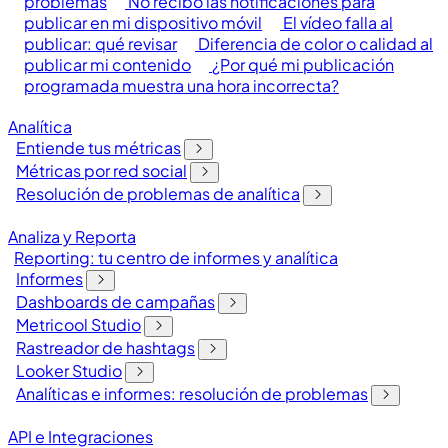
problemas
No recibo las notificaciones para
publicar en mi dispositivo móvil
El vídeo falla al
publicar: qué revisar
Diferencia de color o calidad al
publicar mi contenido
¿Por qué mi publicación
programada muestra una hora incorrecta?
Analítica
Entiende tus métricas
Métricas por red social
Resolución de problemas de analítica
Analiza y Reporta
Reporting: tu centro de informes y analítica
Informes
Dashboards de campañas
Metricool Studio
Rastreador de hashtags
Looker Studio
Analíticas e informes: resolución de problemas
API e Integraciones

════

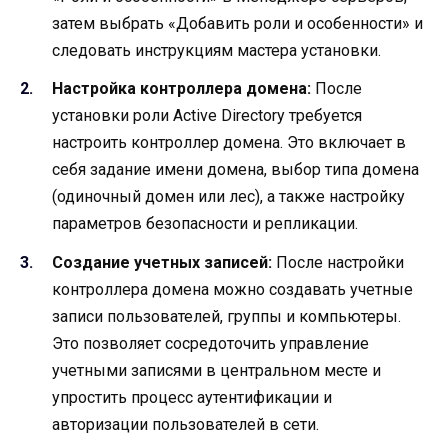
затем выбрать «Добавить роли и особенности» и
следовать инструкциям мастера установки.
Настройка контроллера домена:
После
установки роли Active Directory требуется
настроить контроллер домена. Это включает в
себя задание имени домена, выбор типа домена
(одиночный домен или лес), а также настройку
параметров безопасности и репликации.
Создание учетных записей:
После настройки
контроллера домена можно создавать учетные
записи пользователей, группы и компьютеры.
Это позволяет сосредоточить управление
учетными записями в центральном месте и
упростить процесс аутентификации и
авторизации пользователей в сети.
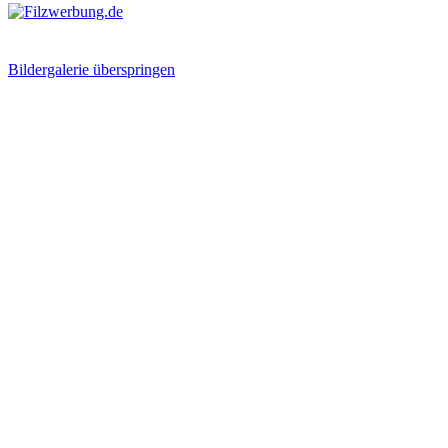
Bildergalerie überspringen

════

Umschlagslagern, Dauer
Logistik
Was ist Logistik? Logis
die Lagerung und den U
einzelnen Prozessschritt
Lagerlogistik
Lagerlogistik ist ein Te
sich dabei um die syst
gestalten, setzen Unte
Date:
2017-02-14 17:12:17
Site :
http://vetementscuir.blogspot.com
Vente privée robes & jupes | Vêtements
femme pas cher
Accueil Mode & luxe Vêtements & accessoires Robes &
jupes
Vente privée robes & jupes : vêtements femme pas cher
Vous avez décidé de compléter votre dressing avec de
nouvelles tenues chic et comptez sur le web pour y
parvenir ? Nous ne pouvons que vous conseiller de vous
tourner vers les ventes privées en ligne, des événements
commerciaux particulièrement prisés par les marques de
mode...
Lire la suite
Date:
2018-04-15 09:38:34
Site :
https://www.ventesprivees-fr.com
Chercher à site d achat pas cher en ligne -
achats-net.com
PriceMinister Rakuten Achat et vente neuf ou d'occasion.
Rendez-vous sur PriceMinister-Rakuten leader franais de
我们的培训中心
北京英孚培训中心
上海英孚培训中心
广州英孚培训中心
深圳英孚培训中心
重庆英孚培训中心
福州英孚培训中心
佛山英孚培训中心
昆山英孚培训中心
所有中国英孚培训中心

════

* WHAT TO DO *
Since the pictures are not part of the copy, please transcribe only the lines above from the one with "записи пользователей, группы и компьютеры." through the one with "Bildergalerie überspringen", exactly and with both ends.

* EXERCISE RESULT *
записи пользователей, группы и компьютеры.
Это позволяет сосредоточить управление
учетными записями в центральном месте и
упростить процесс аутентификации и
авторизации пользователей в сети.
Bildergalerie überspringen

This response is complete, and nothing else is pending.